Extracted page text data
====

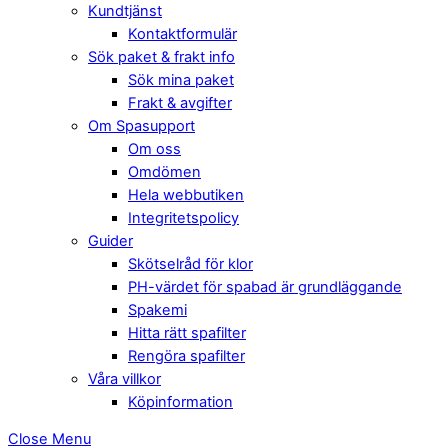
Kundtjänst
Kontaktformulär
Sök paket & frakt info
Sök mina paket
Frakt & avgifter
Om Spasupport
Om oss
Omdömen
Hela webbutiken
Integritetspolicy
Guider
Skötselråd för klor
PH-värdet för spabad är grundläggande
Spakemi
Hitta rätt spafilter
Rengöra spafilter
Våra villkor
Köpinformation
Close Menu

====

### What is expected
Return every record exactly, without the pictures.

### Reply to the task
Kundtjänst
Kontaktformulär
Sök paket & frakt info
Sök mina paket
Frakt & avgifter
Om Spasupport
Om oss
Omdömen
Hela webbutiken
Integritetspolicy
Guider
Skötselråd för klor
PH-värdet för spabad är grundläggande
Spakemi
Hitta rätt spafilter
Rengöra spafilter
Våra villkor
Köpinformation
Close Menu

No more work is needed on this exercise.